With Keyword in Context View (KWIC), your search term will be highlighted in a light green and provide some larger context. Click on an example to get even more context. This is helpful for observing patterns of use in aggregate.

With the Chart option, it will produce a bar graph of how often "covid" is mentioned in news articles per year, both by raw and normalized (per million words) frequency. "Wuhan" is not used very often in most news discourse until 2020. (You can also opt to see frequency by country and get to a KWIC search for all articles from Hong Kong, for example. Hong Kong is more likely to report on news from Wuhan prior to the Covid-19 pandemic than other countries).

What's going on with the search query language?

Building out different kinds of searches (including thinking about prefixes, suffixes, and plurals) allows the user to search increasingly complex phenomena.

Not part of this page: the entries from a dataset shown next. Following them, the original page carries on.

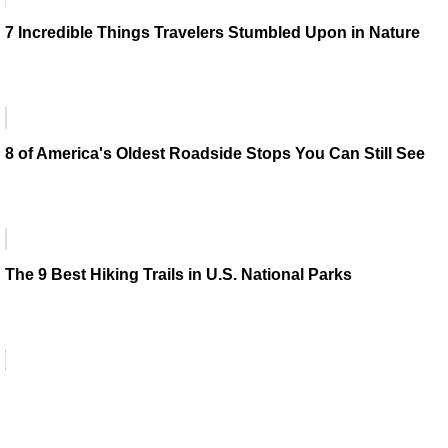
7 Incredible Things Travelers Stumbled Upon in Nature
8 of America's Oldest Roadside Stops You Can Still See
The 9 Best Hiking Trails in U.S. National Parks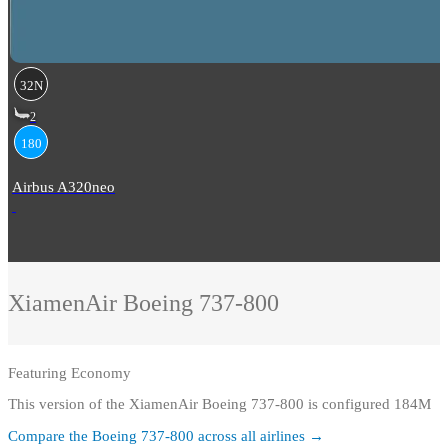
32N
2
180
Airbus A320neo
XiamenAir
Boeing 737-800
Featuring
Economy
This version of the XiamenAir Boeing 737-800 is configured 184M
Compare the
Boeing 737-800
across all airlines →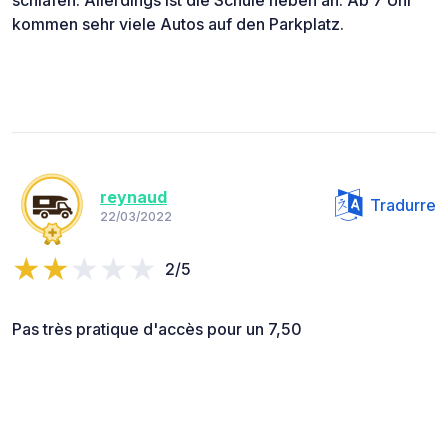
kommen sehr viele Autos auf den Parkplatz.
reynaud
Tradurre
22/03/2022
2/5
Pas très pratique d'accès pour un 7,50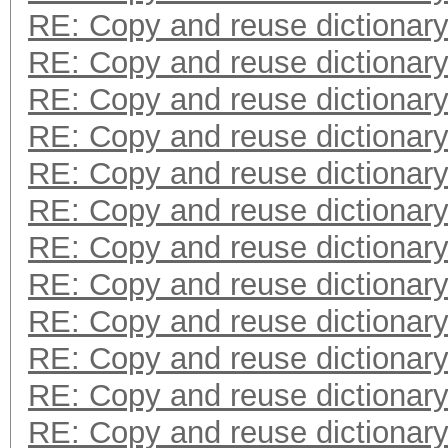
RE: Copy and reuse dictionar
RE: Copy and reuse dictionar
RE: Copy and reuse dictionar
RE: Copy and reuse dictionar
RE: Copy and reuse dictionar
RE: Copy and reuse dictionar
RE: Copy and reuse dictionar
RE: Copy and reuse dictionar
RE: Copy and reuse dictionar
RE: Copy and reuse dictionar
RE: Copy and reuse dictionar
RE: Copy and reuse dictionar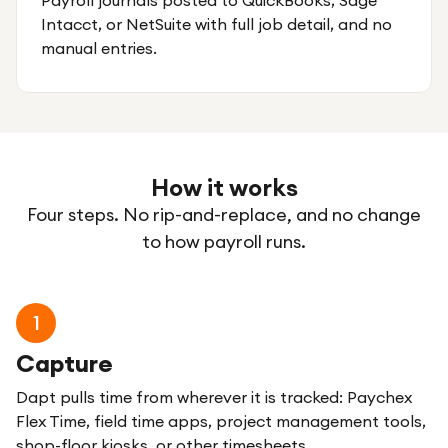
Payroll journals posted to QuickBooks, Sage
Intacct, or NetSuite with full job detail, and no
manual entries.
How it works
Four steps. No rip-and-replace, and no change
to how payroll runs.
1
Capture
Dapt pulls time from wherever it is tracked: Paychex
Flex Time, field time apps, project management tools,
shop-floor kiosks, or other timesheets.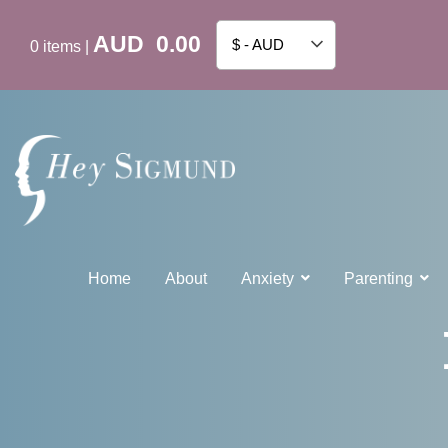
AUD
0.00
$ - AUD
0
items
|
Home
About
Anxiety
Parenting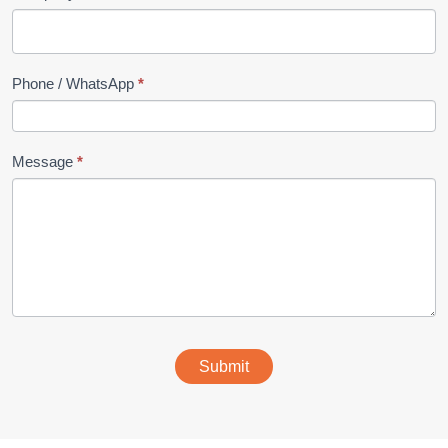
Phone / WhatsApp
*
Message
*
Submit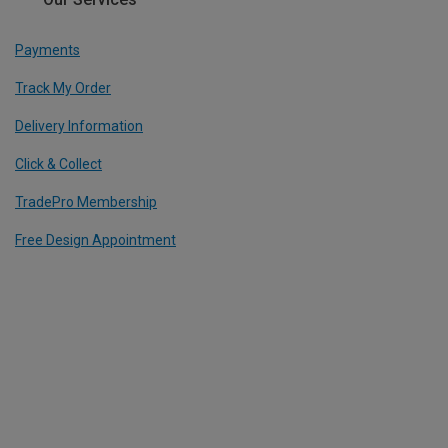
Payments
Track My Order
Delivery Information
Click & Collect
TradePro Membership
Free Design Appointment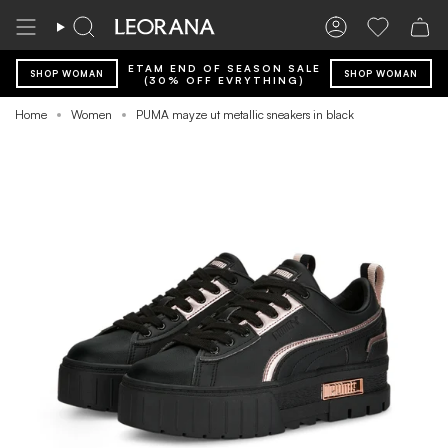
Skip
to
Search
Account
Wishlist
content
ETAM END OF SEASON SALE
SHOP WOMAN
SHOP WOMAN
(30% OFF EVRYTHING)
Home
Women
PUMA mayze ut metallic sneakers in black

Considering grammatical parts of speech to differentiate words that look the same and have different meanings is helpful; the search apparatus has a drop down menu next to the general box if you click on [POS] (part of speech). As an example, this POS feature allows users to specify "will" as the noun and not the verb with the search (will [POS > noun.all), removing all irrelevant verbs. Being intentional about developing searches means excluding irrelevant examples, saving the user from unnecessary cleanup in the analysis stage. High-frequency words will require narrowing your search somewhat (e.g. by year) to conduct analyses.